Das Handy als Türöffner


Schließsystem-Hersteller Burg fand den Schlüssel zum Erfolg im China-Geschäft

Wetter. Frank Schrodt zückt eine weiße Plastikkarte. Hält sie vor die Tür eines verschlossenen Schaltschranks. Wo sonst der Schließzylinder steckt, ist  ein Kästchen mit Schlitz. Jetzt leuchtet dieser blau auf, die elektronische Schließanlage ist scharfgeschaltet. Dann schiebt der Manager sein Handy vor den Schlitz, das System erkennt dessen Chip – und der Weg ist frei in den Schrank. Das Mobiltelefon als Türöffner.

Den Kunden gefolgt

Ausgedacht hat das Burg in Wetter, einer der drei führenden Schließsystem-Hersteller weltweit. Und Marketing- und Vertriebs-Chef Schrodt weiß, wo sie besonders gut ankommen wird: in China, dem Land mit den meisten Handys! Anfang 2009 will Burg dort mit dem Verkauf loslegen.

Seit vier Jahren hat die Firma  auch eine Fabrik in Nanchang. Das ist eine 4,6-Millionen-Met-ropole, die jeweils eine Flugstunde von Schanghai und Hongkong entfernt liegt.

Von hier aus beliefert sie ihre Kunden, die in der Volksrepublik produzieren  – wie den weltweit größten Schaltschrank Hersteller Rittal.

 

Wer in diesen Zukunftsmarkt drängt, kommt an einer Fertigung vor Ort nicht vorbei. 80 Prozent des Wertes müssen „Made in China“ sein. Schrodt: „Da waren wir gezwungen, unseren Kunden zu folgen.“

Das China-Geschäft hat freilich seine Tücken.

 

Beispiel Zoll: Burg fertigt nicht alles komplett im Reich der Mitte, so wird etwa die zugekaufte Elektronik angeliefert. Je nach Produkt  kommen  7 bis 30 Prozent des Wertes an Zollgebühren hinzu. „Kaum einer blickt durch. Und es ist auch ein Stück Verhandlungssache, was Sie am Ende zahlen“, so Schrodt.  Zudem passiert es nicht selten, dass der Zoll die Ware festhält, weil Kleinigkeiten wie beispielsweise ein Stempel fehlen.

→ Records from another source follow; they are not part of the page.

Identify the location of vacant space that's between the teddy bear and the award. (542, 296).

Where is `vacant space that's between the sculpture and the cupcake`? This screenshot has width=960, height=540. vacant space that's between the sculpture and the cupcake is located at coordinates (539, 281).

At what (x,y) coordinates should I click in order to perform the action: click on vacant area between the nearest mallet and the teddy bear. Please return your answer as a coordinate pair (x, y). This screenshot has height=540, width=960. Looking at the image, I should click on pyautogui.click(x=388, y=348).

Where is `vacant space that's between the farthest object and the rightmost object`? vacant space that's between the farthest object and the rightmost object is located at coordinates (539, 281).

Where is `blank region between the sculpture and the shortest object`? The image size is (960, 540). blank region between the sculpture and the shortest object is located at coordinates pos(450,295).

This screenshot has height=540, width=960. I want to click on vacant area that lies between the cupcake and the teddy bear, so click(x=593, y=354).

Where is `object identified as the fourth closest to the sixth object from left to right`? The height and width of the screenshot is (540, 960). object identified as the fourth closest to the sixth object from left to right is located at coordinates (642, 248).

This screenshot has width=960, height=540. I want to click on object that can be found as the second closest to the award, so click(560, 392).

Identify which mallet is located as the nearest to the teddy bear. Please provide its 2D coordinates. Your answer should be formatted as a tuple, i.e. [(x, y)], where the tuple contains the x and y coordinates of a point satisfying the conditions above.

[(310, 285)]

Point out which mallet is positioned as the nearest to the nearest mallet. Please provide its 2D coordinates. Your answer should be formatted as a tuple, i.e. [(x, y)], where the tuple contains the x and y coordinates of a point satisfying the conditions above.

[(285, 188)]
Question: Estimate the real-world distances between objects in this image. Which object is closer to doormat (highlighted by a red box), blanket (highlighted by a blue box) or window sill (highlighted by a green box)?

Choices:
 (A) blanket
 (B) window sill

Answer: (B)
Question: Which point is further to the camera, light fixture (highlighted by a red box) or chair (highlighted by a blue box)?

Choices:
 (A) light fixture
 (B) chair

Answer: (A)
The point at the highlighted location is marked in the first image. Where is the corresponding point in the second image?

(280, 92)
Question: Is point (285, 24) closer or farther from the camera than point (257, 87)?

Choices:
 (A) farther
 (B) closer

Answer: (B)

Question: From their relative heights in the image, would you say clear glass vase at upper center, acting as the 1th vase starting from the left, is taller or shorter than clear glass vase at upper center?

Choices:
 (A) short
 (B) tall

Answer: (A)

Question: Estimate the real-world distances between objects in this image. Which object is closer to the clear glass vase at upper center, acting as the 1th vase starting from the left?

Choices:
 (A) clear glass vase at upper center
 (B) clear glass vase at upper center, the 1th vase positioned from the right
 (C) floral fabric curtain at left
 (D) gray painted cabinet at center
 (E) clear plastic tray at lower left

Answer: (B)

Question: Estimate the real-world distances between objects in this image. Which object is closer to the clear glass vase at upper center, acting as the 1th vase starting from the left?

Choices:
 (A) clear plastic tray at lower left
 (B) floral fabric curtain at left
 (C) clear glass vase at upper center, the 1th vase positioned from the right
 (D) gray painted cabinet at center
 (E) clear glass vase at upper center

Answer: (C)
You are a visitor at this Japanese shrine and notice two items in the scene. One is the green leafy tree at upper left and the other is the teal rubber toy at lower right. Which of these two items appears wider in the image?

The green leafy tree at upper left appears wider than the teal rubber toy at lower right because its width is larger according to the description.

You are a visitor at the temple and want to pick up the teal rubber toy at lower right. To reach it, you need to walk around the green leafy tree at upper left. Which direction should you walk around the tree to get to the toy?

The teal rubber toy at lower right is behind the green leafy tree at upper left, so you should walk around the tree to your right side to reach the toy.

Schrodt: „Da brauchen Sie die richtigen Kontakte, um Ihre Sachen loszueisen.“

„Schutzrechte direkt in China sichern!“

Beispiel Schutzrechte: Es ist enorm wichtig, den Firmen- und Markennamen direkt in China schützen zu lassen: „Viele  wissen das nicht. Und wundern sich, dass ihr Name von anderen gesetzeswidrig genutzt wird.“ 

Dazu kommt das Problem Produktpiraterie.  „Dinge, in denen viel Know-how steckt, geben wir in China nicht aus der Hand“, unterstreicht Schrodt.  Das betrifft beispielsweise die  Formen für den Zinkdruckguss, einer der wesentlichen Bestandteile der Schließsysteme.

Vor einem Jahr zog Burg in Nanchang in einen Gewerbepark um, in dem drei weitere Betriebe aus NRW ihre ChinaFertigung aufziehen. Die tauschen jetzt ihre Erfahrungen aus, knüpfen gemeinsam Kontakte zu Regierung und Behörden. Und Schrodt ist so etwas wie ein Unternehmensberater geworden: „Es muss ja nicht jeder die gleichen Fehler machen.“

Wilfried Hennes

 

Info: Burg F.W. Lüling KG

Ob Schließsysteme für Betriebseinrichtungen, Fenstergriffe, Schaltschränke, Büromöbel oder Auslieferungswagen der Post: Für all das hat die Burg F.W. Lüling KG die passende Lösung im Angebot. Die klassischen Vorhängeschlösser, mit denen das Unternehmen groß geworden ist, steuern nur noch 5 Prozent zum Umsatz bei. Der Exportanteil liegt bei  25 Prozent. Das 1890 gegründete Familienunternehmen hat  am traditionellen Firmensitz Wetter 150 Mitarbeiter. Dazu kommen 100 Beschäftigte in Tschechien und 60 in China.